In the years to follow, he would successfully take on former prime minister Bob Hawke, instil workers’ rights, and help abolish the White Australia Policy that was still practised on the island late into the 20th century.
A mere 12 years later, the triumphant union organiser tragically died.
But he was never forgotten.
For many of the generational families that make up the population of Christmas Island, he was the reason why they still call it home.
Bennett died with the legendary status of ‘Tai Ko Seng’, which roughly translates to ‘big brother who delivers’.
Remembering his father
This year marks the 30th anniversary of Bennett’s death, but his impact on the Australian external territory can still be seen today.
His son, Mark, was young when he lost his father and has learnt about the legacy he left behind, either from history books or an old-timer sharing a story.
“I miss him dearly,” Mark Bennett says.
“I get more of an understanding of the man he was through anecdotes and stories as each year passes.
“It is a beautiful thing, and humbling.”
Mark Bennett plays a significant role in the community and says he hopes to live by the lessons learnt by his father.
“I am immensely proud of the work that he did and the sacrifice he made,” he says.
“To see the longevity of that spirit still persisting in this community today and the evolution of the Christmas Island story progressing into new areas that were largely in part to the work that he did and the community that stood by him all those years ago is just so special and I look forward to the island’s future.”

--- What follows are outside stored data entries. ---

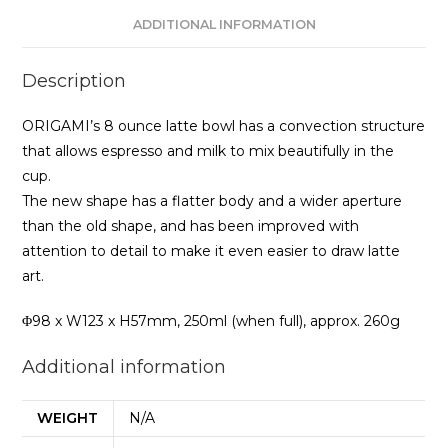
ADDITIONAL INFORMATION
Description
ORIGAMI’s 8 ounce latte bowl has a convection structure
that allows espresso and milk to mix beautifully in the
cup.
The new shape has a flatter body and a wider aperture
than the old shape, and has been improved with
attention to detail to make it even easier to draw latte
art.
Φ98 x W123 x H57mm, 250ml (when full), approx. 260g
Additional information
WEIGHT
N/A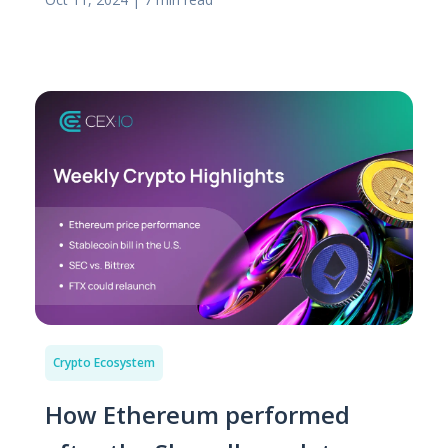
Crypto Ecosystem
How Ethereum performed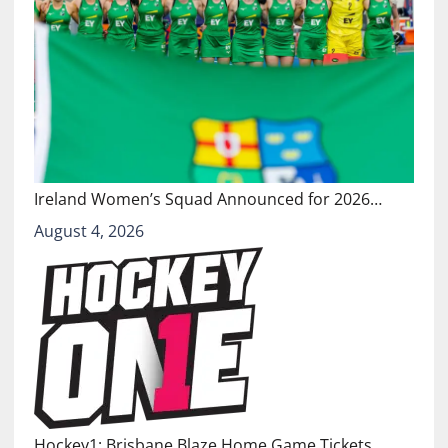
Ireland Women’s Squad Announced for 2026…
August 4, 2026
Hockey1: Brisbane Blaze Home Game Tickets…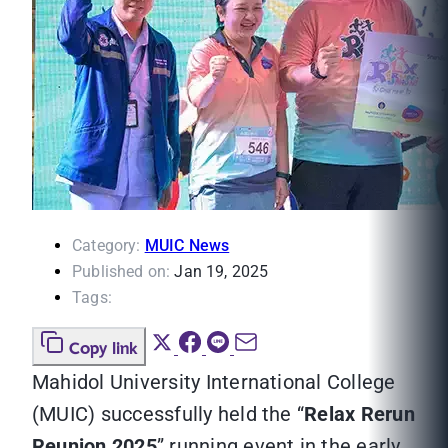
Category:
MUIC News
Published on:
Jan 19, 2025
Tags:
Copy link
Mahidol University International College
(MUIC) successfully held the “
Relax Rerun
Reunion 2025
” running event in the early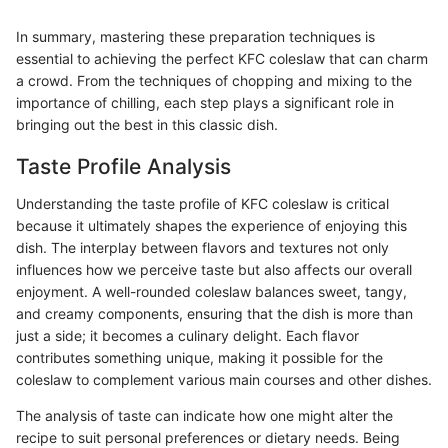
In summary, mastering these preparation techniques is
essential to achieving the perfect KFC coleslaw that can charm
a crowd. From the techniques of chopping and mixing to the
importance of chilling, each step plays a significant role in
bringing out the best in this classic dish.
Taste Profile Analysis
Understanding the taste profile of KFC coleslaw is critical
because it ultimately shapes the experience of enjoying this
dish. The interplay between flavors and textures not only
influences how we perceive taste but also affects our overall
enjoyment. A well-rounded coleslaw balances sweet, tangy,
and creamy components, ensuring that the dish is more than
just a side; it becomes a culinary delight. Each flavor
contributes something unique, making it possible for the
coleslaw to complement various main courses and other dishes.
The analysis of taste can indicate how one might alter the
recipe to suit personal preferences or dietary needs. Being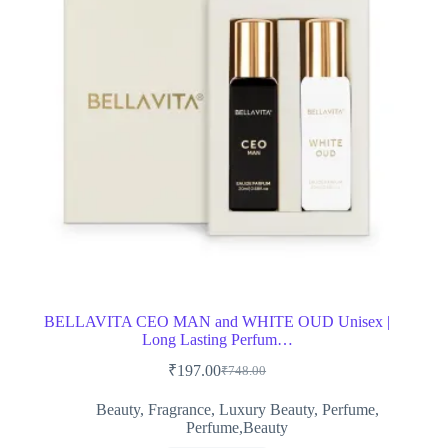
BELLAVITA CEO MAN and WHITE OUD Unisex |
Long Lasting Perfum…
₹
197.00
₹
748.00
Original
Current
price
price
Beauty
,
Fragrance
,
Luxury Beauty
,
Perfume
,
was:
is:
Perfume,Beauty
₹748.00.
₹197.00.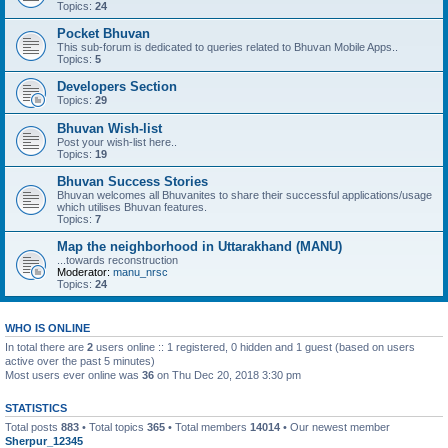
Topics:
24
Pocket Bhuvan
This sub-forum is dedicated to queries related to Bhuvan Mobile Apps..
Topics:
5
Developers Section
Topics:
29
Bhuvan Wish-list
Post your wish-list here..
Topics:
19
Bhuvan Success Stories
Bhuvan welcomes all Bhuvanites to share their successful applications/usage
which utilises Bhuvan features.
Topics:
7
Map the neighborhood in Uttarakhand (MANU)
...towards reconstruction
Moderator:
manu_nrsc
Topics:
24
WHO IS ONLINE
In total there are
2
users online :: 1 registered, 0 hidden and 1 guest (based on users
active over the past 5 minutes)
Most users ever online was
36
on Thu Dec 20, 2018 3:30 pm
STATISTICS
Total posts
883
• Total topics
365
• Total members
14014
• Our newest member
Sherpur_12345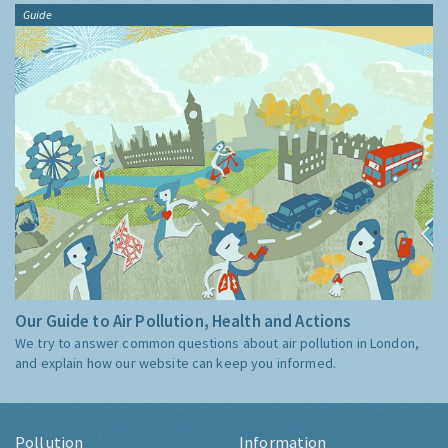
Guide
Our Guide to Air Pollution, Health and Actions
We try to answer common questions about air pollution in London,
and explain how our website can keep you informed.
Pollution
Information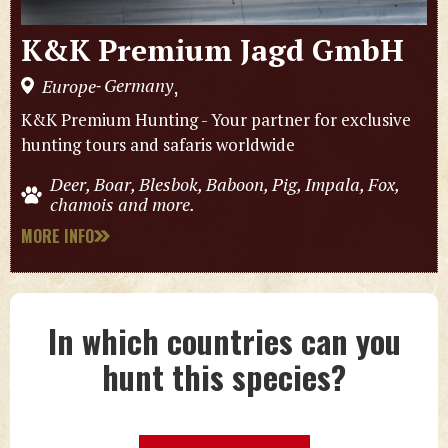
K&K Premium Jagd GmbH
Germany
Europe
,
-
K&K Premium Hunting - Your partner for exclusive
hunting tours and safaris worldwide
Deer, Boar, Blesbok, Baboon, Pig, Impala, Fox,
chamois and more.
MORE INFO
In which countries can you
hunt this species?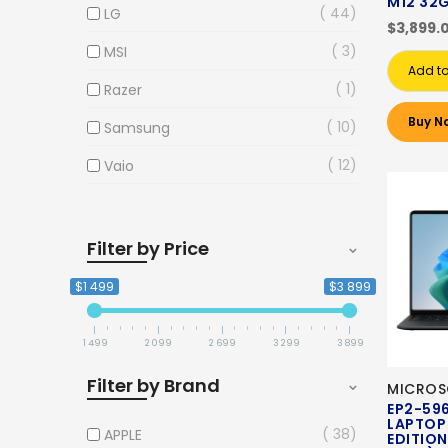
M12 32
44
LG
$3,899.
3
MSI
Add to
1
Razer
Buy N
10
Samsung
12
Vaio
Filter by Price
$1 499
$3 899
1 499
2 099
2 699
3 299
3 899
Filter by Brand
MICROS
EP2-59
LAPTOP 
38
APPLE
EDITION)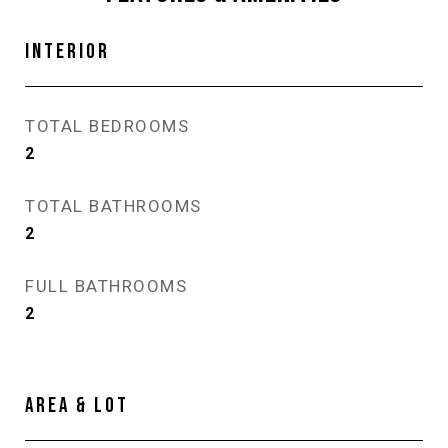
INTERIOR
TOTAL BEDROOMS
2
TOTAL BATHROOMS
2
FULL BATHROOMS
2
AREA & LOT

Strength and determination
A year before Gordon Bennett arrived, Lai Ah Hong was used to living in a 3x3sqm concrete cell with no hot water, no mattress, and earning $42 a week.

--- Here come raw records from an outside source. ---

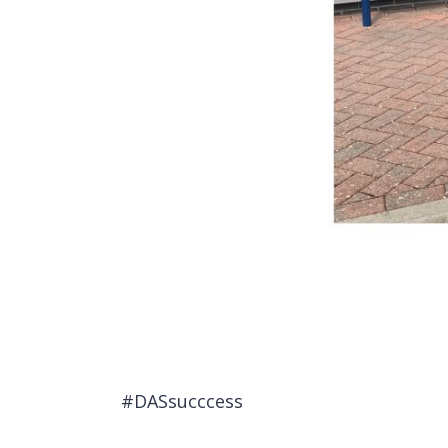
#DASsucccess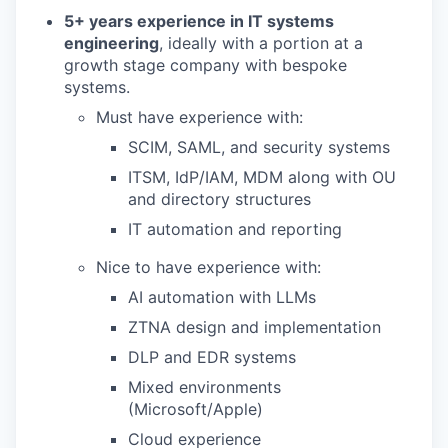
5+ years experience in IT systems
engineering
, ideally with a portion at a
growth stage company with bespoke
systems.
Must have experience with:
SCIM, SAML, and security systems
ITSM, IdP/IAM, MDM along with OU
and directory structures
IT automation and reporting
Nice to have experience with:
AI automation with LLMs
ZTNA design and implementation
DLP and EDR systems
Mixed environments
(Microsoft/Apple)
Cloud experience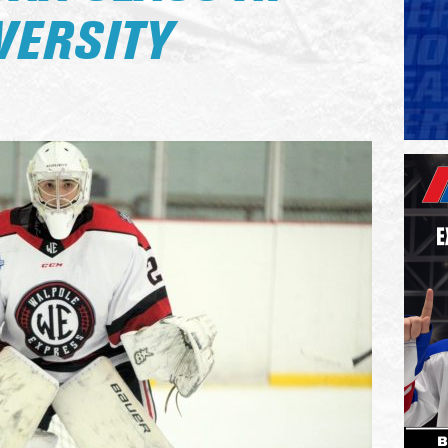
VERSITY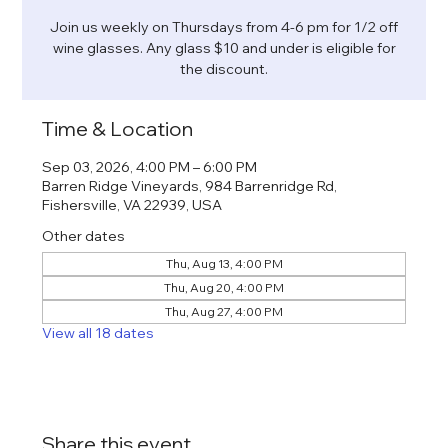
Join us weekly on Thursdays from 4-6 pm for 1/2 off
wine glasses. Any glass $10 and under is eligible for
the discount.
Time & Location
Sep 03, 2026, 4:00 PM – 6:00 PM
Barren Ridge Vineyards, 984 Barrenridge Rd,
Fishersville, VA 22939, USA
Other dates
Thu, Aug 13, 4:00 PM
Thu, Aug 20, 4:00 PM
Thu, Aug 27, 4:00 PM
View all 18 dates
Share this event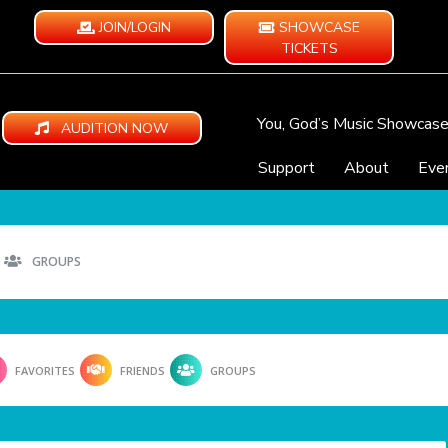
JOIN/LOGIN
SHOWCASE
TICKETS
You, God’s Music Showcas
AUDITION NOW
Support
About
Eve
GROUPS
FAVORITES
FRIENDS
GROUPS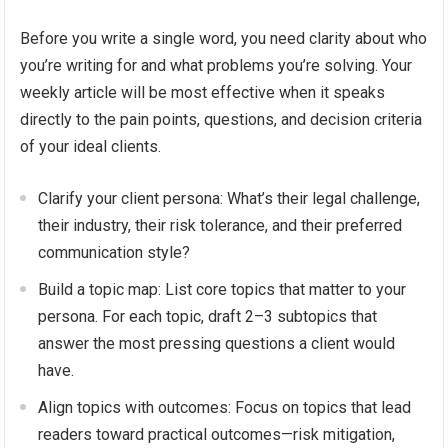
Before you write a single word, you need clarity about who
you’re writing for and what problems you’re solving. Your
weekly article will be most effective when it speaks
directly to the pain points, questions, and decision criteria
of your ideal clients.
Clarify your client persona: What’s their legal challenge,
their industry, their risk tolerance, and their preferred
communication style?
Build a topic map: List core topics that matter to your
persona. For each topic, draft 2–3 subtopics that
answer the most pressing questions a client would
have.
Align topics with outcomes: Focus on topics that lead
readers toward practical outcomes—risk mitigation,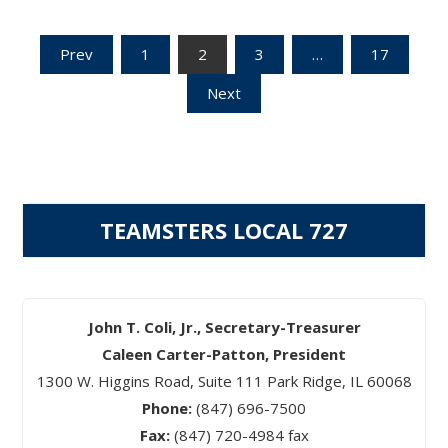
Posts
Prev
1
2
3
…
17
Next
pagination
TEAMSTERS LOCAL 727
John T. Coli, Jr., Secretary-Treasurer
Caleen Carter-Patton, President
1300 W. Higgins Road, Suite 111 Park Ridge, IL 60068
Phone:
(847) 696-7500
Fax:
(847) 720-4984 fax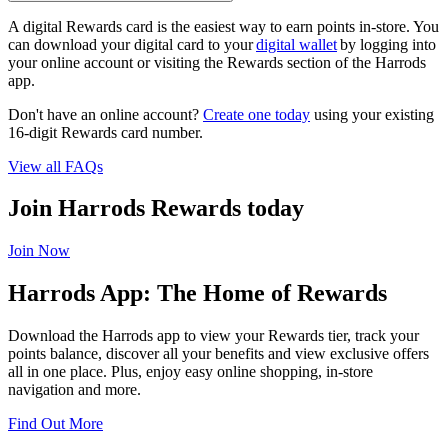
A digital Rewards card is the easiest way to earn points in-store. You
can download your digital card to your
digital wallet
by logging into
your online account or visiting the Rewards section of the Harrods
app.
Don't have an online account?
Create one today
using your existing
16-digit Rewards card number.
View all FAQs
Join Harrods Rewards today
Join Now
Harrods App: The Home of Rewards
Download the Harrods app to view your Rewards tier, track your
points balance, discover all your benefits and view exclusive offers
all in one place. Plus, enjoy easy online shopping, in-store
navigation and more.
Find Out More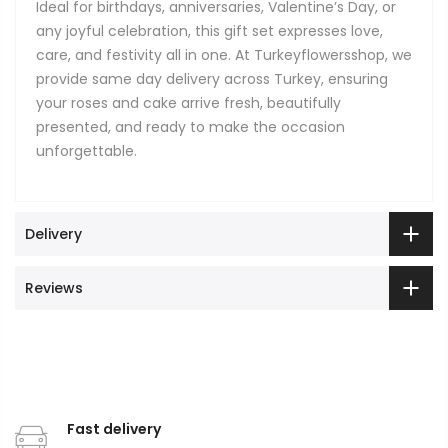
Ideal for birthdays, anniversaries, Valentine’s Day, or
any joyful celebration, this gift set expresses love,
care, and festivity all in one. At Turkeyflowersshop, we
provide same day delivery across Turkey, ensuring
your roses and cake arrive fresh, beautifully
presented, and ready to make the occasion
unforgettable.
Delivery
Reviews
Fast delivery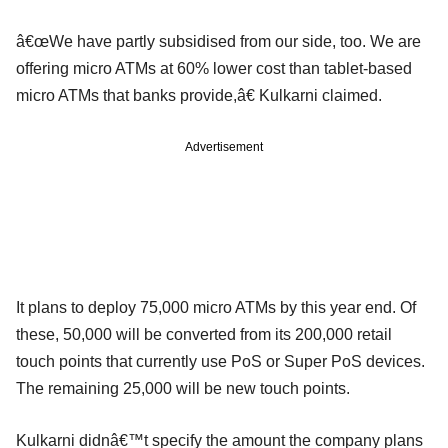
â€œWe have partly subsidised from our side, too. We are
offering micro ATMs at 60% lower cost than tablet-based
micro ATMs that banks provide,â€ Kulkarni claimed.
Advertisement
It plans to deploy 75,000 micro ATMs by this year end. Of
these, 50,000 will be converted from its 200,000 retail
touch points that currently use PoS or Super PoS devices.
The remaining 25,000 will be new touch points.
Kulkarni didnâ€™t specify the amount the company plans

“That was 1978,” Mr Lai says.
“Segregation for people of Asian descent existed on transport, in swimming pools, and the White Australia Policy was rife despite being eliminated on the mainland.
“Gordon smashed it all.”
As soon as Bennett took the job as general secretary of the Union of Christmas Island Workers, the two men bonded instantly and formed a formidable friendship.

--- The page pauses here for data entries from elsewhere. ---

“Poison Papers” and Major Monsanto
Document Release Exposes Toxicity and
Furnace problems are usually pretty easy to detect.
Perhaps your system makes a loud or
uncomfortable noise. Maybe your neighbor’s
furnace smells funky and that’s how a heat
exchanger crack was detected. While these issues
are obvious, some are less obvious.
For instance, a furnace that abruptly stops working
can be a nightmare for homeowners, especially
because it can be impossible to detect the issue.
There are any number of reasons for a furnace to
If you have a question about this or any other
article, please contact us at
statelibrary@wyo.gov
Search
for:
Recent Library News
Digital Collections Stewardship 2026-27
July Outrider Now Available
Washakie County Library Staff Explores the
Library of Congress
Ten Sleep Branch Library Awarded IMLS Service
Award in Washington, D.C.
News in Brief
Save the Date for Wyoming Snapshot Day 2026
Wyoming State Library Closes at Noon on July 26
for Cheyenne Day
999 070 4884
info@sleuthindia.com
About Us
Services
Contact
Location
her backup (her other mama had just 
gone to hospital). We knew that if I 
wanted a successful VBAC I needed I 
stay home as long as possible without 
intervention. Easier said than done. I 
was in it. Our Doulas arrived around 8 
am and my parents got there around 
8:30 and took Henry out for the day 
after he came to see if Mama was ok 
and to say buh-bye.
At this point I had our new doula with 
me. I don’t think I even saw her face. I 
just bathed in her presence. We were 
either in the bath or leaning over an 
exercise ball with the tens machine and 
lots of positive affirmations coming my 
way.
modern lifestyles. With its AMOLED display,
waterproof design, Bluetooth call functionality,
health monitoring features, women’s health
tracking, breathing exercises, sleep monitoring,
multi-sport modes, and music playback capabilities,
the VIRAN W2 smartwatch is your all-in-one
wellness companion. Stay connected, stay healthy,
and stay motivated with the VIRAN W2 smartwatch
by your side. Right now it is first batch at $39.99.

Mr Lai says Bennett’s gentle qualities were not to be underestimated.
“Gordon’s first port of call was getting us a $30 pay increase,” he says.
“The workers thought he was too ambitious.
“But he ran a very hard campaign, going on a hunger strike on the doorsteps of Parliament House in Canberra to raise awareness.
“And he won.”
His actions caught the attention of the then president of the Australian Council of Trade Unions, Bob Hawke, who flew to the island to lend support to the workers’ cause.
From there wage parity was achieved, and the Migration Act was expanded.
A few years later, Mr Lai, Bennett and the community would meet with Hawke again and ultimately determine the island’s future.
A remarkable feat
Christmas Island’s natural deposit of high-grade phosphate is the reason why the island was originally annexed and the sole pillar of the local economy.
In 1987, the Hawke government closed the mine.
In question was the residents’ livelihoods.
At the time, Warren Snowdon had just embarked on his political career as a newly minted member of the House of Representatives for the Division of Northern Territory.
Shocked by his Labor government’s decision to close the mine, Mr Snowdon says he met with Bennett.
“The decision would effectively make everyone on the island redundant and force them to relocate off the island,” Mr Snowdon says.
“We met to develop a strategy to oppose closure if possible and move forward to get the mine reopened.”
In 1989, Bennett, Mr Lai and five other executives started Phosphate Resources Limited and got the locals to invest, raising about $3.4 million.
They would then convince Hawke that the mine was economical, purchase it, and reopen it.
Mr Snowdon says it was a remarkable feat.
“They fought, and they fought, and they fought,” Mr Snowdown says.
“The Commonwealth government completely underestimated the drive, the intent, and the guts of this community and its leadership led by Gordon.
“Frankly, it’s a great example to the whole Australian community of what can be achieved even though you’ve been oppressed.”
In 1991, the mine would resume operations on a small scale.
Tragically, Bennett died from a heart attack before he saw the full potential of the mine.
It still operates today, employing about 400 people and has produced 17 million tonnes of phosphate and contributed more than $2 billion to the Australian economy since it was reopened.
Mr Snowdon says Bennett’s impact on the island is indelible.
“He was the glue that bound the community together,” he said.
“He was a rogue, but a creative thinker, a brilliant organiser, a very astute judge of character, and a great leader.
“Gordon, it would never have been possible without you.”